Machine learning for Ruby
- Build predictive models quickly and easily
- Serve models built in Ruby, Python, R, and more
- No prior knowledge of machine learning required 🎉
Check out this post for more info on machine learning with Rails
Add this line to your application’s Gemfile:
gem 'eps'
To speed up training on large datasets, you can also add GSL.
Create a model
data = [
{bedrooms: 1, bathrooms: 1, price: 100000},
{bedrooms: 2, bathrooms: 1, price: 125000},
{bedrooms: 2, bathrooms: 2, price: 135000},
{bedrooms: 3, bathrooms: 2, price: 162000}
]
model = Eps::Model.new(data, target: :price)
puts model.summary
Make a prediction
model.predict(bedrooms: 2, bathrooms: 1)
Pass an array of hashes make multiple predictions at once
The target can be numeric (regression) or categorical (classification). Eps (short for “epsilon”) uses linear regression for regression and naive Bayes for classification.
When building models, it’s a good idea to hold out some data so you can see how well the model will perform on unseen data. To do this, we split our data into two sets: training and test. We build the model with the training set and later evaluate it on the test set.
houses = House.all
split_date = Date.parse("2018-06-01")
train_set, test_set = houses.partition { |h| h.listed_at < split_date }
If your data doesn’t have a time associated with it, you can split it randomly.
rng = Random.new(1) # seed random number generator
train_set, test_set = houses.partition { rng.rand < 0.7 }
Next, decide what to do with outliers and missing data. There are a number of methods for handling them, but the easiest is to remove them.

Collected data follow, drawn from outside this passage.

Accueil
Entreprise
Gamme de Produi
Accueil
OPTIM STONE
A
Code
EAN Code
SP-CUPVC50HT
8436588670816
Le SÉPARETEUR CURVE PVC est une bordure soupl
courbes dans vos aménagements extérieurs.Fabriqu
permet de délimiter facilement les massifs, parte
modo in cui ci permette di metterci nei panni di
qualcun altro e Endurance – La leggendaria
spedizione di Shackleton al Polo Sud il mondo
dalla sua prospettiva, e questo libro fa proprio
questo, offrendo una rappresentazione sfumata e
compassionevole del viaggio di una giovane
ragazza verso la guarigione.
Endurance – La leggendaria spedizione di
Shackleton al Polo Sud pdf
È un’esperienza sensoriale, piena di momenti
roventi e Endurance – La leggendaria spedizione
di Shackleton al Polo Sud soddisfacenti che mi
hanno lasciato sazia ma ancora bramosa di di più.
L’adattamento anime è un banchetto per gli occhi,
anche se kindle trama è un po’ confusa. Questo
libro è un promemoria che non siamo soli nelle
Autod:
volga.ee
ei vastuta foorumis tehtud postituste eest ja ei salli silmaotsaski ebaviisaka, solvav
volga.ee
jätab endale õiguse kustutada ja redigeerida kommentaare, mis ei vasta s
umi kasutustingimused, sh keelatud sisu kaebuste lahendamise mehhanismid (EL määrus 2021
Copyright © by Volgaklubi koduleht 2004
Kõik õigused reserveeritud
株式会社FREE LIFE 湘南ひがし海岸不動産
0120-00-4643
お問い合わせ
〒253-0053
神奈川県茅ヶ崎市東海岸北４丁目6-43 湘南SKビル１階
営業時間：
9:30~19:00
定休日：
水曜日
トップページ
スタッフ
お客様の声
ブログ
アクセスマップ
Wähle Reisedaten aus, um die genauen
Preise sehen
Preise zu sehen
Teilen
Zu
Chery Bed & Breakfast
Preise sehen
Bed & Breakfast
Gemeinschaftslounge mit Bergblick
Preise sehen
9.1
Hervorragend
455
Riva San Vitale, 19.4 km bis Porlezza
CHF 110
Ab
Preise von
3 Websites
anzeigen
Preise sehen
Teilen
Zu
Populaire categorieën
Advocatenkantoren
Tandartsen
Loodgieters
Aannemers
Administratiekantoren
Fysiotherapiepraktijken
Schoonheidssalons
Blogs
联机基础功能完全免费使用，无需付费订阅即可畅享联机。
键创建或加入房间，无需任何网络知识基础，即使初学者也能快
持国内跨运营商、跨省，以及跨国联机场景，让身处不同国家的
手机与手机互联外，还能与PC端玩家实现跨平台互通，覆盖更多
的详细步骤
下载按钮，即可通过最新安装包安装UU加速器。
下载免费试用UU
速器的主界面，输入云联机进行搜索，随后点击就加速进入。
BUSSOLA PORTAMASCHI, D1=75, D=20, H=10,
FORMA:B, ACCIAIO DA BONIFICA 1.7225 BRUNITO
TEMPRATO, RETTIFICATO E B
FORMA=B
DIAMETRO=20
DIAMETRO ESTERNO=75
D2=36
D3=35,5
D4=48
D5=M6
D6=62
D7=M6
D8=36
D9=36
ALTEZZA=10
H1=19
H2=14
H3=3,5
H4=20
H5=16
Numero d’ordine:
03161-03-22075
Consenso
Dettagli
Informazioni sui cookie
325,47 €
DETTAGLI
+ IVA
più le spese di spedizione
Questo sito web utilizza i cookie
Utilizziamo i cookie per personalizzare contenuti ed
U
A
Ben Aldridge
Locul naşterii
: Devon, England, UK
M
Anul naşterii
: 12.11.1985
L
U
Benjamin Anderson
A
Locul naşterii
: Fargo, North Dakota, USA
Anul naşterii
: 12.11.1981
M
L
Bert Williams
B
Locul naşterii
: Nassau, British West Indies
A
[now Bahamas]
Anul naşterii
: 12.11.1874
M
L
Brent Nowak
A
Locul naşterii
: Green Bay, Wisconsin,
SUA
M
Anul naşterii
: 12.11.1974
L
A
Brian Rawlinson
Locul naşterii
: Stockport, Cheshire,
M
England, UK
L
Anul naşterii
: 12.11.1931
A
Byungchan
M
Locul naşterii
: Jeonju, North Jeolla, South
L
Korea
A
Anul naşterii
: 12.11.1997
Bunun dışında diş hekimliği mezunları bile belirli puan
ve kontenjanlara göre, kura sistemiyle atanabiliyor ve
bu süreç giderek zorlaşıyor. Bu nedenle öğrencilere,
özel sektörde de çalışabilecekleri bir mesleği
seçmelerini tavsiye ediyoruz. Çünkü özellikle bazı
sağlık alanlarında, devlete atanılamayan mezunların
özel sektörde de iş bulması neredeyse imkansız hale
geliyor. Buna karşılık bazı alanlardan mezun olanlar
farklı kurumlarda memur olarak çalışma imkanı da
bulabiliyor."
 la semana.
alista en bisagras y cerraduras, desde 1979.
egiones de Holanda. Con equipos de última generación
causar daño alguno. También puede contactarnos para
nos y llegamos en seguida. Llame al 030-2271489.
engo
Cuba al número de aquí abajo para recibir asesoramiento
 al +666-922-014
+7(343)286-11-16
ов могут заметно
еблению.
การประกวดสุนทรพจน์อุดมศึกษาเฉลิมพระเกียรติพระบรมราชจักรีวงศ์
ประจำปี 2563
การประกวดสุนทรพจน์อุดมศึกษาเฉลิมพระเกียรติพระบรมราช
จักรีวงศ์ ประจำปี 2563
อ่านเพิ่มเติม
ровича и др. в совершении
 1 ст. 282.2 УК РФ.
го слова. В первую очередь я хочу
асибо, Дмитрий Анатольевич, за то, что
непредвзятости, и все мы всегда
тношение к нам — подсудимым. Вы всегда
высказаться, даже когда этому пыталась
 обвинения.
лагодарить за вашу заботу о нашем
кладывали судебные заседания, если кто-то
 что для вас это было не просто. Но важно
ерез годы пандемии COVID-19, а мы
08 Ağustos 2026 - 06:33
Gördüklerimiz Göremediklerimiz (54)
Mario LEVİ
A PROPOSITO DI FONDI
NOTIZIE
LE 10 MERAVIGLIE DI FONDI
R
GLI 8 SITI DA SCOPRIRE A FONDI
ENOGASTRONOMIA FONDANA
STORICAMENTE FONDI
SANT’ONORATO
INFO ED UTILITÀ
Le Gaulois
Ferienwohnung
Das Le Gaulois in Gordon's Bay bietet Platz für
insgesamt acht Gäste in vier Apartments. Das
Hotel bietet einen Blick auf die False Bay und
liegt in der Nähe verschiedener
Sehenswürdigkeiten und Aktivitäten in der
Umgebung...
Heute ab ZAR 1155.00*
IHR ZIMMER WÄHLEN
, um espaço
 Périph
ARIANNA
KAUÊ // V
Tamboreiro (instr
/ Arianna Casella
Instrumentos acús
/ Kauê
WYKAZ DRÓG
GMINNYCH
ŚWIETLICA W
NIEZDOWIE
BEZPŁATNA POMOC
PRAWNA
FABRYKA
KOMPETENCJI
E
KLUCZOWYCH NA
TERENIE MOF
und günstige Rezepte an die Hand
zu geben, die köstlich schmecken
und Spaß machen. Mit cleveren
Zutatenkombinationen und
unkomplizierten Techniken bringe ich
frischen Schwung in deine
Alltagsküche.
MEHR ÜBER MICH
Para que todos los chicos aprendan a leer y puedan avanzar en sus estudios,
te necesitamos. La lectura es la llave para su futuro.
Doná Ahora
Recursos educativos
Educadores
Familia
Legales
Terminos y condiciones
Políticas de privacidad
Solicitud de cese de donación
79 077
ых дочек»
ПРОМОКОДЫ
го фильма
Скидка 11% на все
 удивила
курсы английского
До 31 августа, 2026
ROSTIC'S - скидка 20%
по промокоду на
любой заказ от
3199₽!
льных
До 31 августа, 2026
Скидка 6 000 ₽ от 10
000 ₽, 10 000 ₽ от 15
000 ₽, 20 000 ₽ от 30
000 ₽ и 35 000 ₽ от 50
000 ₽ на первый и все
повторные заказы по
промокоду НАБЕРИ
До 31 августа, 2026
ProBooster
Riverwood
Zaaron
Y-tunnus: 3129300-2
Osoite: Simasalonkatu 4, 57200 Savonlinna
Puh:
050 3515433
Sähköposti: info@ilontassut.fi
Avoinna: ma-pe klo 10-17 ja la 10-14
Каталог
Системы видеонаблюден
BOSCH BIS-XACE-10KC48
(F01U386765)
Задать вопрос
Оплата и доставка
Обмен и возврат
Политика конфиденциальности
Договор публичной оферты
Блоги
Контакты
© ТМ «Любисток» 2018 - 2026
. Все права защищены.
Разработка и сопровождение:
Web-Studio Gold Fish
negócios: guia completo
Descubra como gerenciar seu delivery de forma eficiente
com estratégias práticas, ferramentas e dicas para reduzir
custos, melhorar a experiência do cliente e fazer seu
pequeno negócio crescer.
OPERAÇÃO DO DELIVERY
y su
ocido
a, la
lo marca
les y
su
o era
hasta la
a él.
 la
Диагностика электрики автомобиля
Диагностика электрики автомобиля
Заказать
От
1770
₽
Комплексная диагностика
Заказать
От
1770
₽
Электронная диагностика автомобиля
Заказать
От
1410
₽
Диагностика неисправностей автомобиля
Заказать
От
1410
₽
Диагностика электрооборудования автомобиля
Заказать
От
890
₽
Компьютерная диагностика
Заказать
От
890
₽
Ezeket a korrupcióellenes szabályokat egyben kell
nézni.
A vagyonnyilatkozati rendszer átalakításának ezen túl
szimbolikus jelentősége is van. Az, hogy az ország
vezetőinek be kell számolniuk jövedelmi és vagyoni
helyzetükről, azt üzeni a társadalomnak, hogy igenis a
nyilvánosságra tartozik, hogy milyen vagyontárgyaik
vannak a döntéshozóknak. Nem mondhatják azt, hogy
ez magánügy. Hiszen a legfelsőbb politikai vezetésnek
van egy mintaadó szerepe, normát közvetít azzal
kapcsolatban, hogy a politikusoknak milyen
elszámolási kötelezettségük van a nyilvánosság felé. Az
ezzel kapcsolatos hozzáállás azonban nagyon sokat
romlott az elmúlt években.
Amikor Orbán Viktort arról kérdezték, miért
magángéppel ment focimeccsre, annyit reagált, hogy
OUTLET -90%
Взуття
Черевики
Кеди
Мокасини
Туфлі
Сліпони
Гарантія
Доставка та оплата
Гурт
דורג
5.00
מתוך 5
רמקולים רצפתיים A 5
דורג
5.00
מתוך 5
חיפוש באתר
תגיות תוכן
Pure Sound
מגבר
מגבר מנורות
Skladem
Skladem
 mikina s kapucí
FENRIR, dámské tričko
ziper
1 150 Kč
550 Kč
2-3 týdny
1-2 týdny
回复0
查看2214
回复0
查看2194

train_set.reject! { |h| h.bedrooms.nil? || h.price < 10000 }
Selecting features for a model is extremely important for performance. Features can be numeric or categorical. For categorical features, there’s no need to create dummy variables - just pass the data as strings.
{state: "CA"}
Categorical features generate coefficients for each distinct value except for one
Convert any ids to strings so they’re treated as categorical features.
{city_id: house.city_id.to_s}
For times, create features like day of week and hour of day with:
{weekday: house.listed_at.wday.to_s, hour: house.listed_at.hour.to_s}
In practice, your code may look like:
def features(house)
{
bedrooms: house.bedrooms,
city_id: house.city_id.to_s,
month: house.listed_at.strftime("%b")
}
end
train_features = train_set.map { |h| features(h) }
We use a method for features so it can be used across training, evaluation, and prediction
We also need to prepare the target variable.
def target(house)
house.price
end
train_target = train_set.map { |h| target(h) }
Now, let’s train the model.
model = Eps::Model.new(train_features, train_target)
puts model.summary
For regression, the summary includes the coefficients and their significance. The lower the p-value, the more significant the feature is. p-values below 0.05 are typically considered significant. It also shows the adjusted r-squared, which is a measure of how well the model fits the data. The higher the number, the better the fit. Here’s a good explanation of why it’s better than r-squared.
When you’re happy with the model, see how well it performs on the test set. This gives us an idea of how well it’ll perform on unseen data.
test_features = test_set.map { |h| features(h) }
test_target = test_set.map { |h| target(h) }
puts model.evaluate(test_features, test_target)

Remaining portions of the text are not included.